• _Dataset records_:
-- Opening Marker --

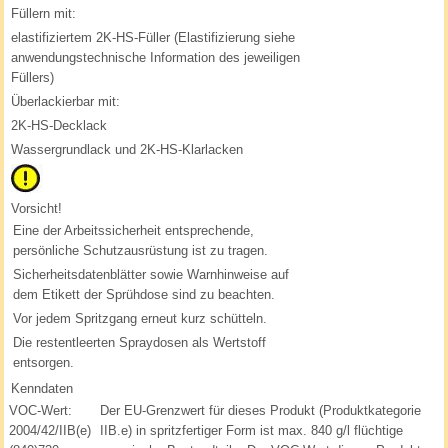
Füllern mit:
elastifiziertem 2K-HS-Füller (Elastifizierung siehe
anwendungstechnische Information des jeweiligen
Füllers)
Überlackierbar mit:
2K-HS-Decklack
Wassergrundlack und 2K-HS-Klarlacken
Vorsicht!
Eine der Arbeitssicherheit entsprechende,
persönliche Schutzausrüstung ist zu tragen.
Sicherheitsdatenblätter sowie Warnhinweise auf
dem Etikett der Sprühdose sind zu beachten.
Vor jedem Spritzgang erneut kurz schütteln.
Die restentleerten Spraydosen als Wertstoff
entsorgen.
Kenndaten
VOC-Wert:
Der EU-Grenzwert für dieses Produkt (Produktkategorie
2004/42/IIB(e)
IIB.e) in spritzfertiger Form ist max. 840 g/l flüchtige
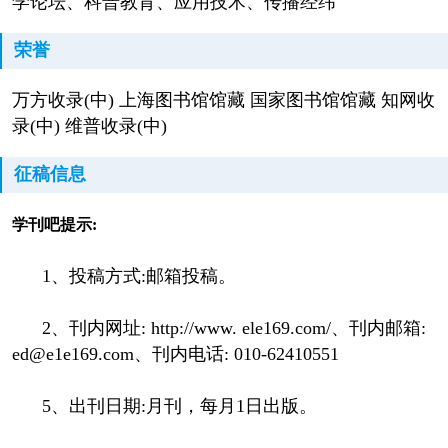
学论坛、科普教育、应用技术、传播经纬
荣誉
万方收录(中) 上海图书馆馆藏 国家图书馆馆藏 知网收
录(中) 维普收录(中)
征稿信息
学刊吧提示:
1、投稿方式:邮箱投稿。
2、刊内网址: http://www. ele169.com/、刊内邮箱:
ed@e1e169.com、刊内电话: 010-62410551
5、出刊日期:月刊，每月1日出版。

-- Closing Marker --
-- Opening Marker --

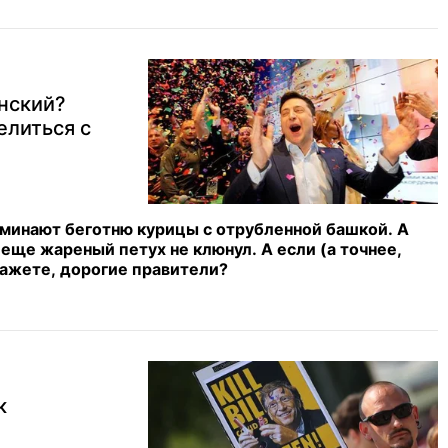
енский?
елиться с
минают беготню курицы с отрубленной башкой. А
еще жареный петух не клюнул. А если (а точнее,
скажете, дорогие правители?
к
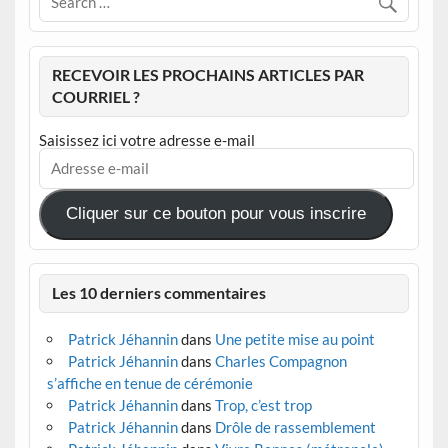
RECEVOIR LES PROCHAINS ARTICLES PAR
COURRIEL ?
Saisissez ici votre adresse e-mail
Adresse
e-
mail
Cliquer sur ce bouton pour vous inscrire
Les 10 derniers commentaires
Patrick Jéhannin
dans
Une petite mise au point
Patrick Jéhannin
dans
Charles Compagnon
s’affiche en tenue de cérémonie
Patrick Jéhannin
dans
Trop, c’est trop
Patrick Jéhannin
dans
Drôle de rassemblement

-- Closing Marker --

Among the records above, a stretch begins at the line containing "Trop, c’est trop" and ends at the line containing "Drôle de rassemblement". Restate that stretch word for word, and nothing else.

Trop, c’est trop
Patrick Jéhannin
dans
Drôle de rassemblement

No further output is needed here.